Top of Extracted entries

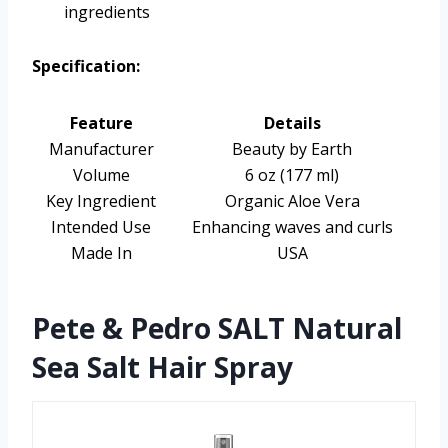
ingredients
Specification:
Feature
Details
Manufacturer
Beauty by Earth
Volume
6 oz (177 ml)
Key Ingredient
Organic Aloe Vera
Intended Use
Enhancing waves and curls
Made In
USA
Pete & Pedro SALT Natural
Sea Salt Hair Spray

Bottom of Extracted entries

§ Problem details: Please give all of the data again, exact and free of pictures.

§ Result below:
ingredients
Specification:
Feature
Details
Manufacturer
Beauty by Earth
Volume
6 oz (177 ml)
Key Ingredient
Organic Aloe Vera
Intended Use
Enhancing waves and curls
Made In
USA
Pete & Pedro SALT Natural
Sea Salt Hair Spray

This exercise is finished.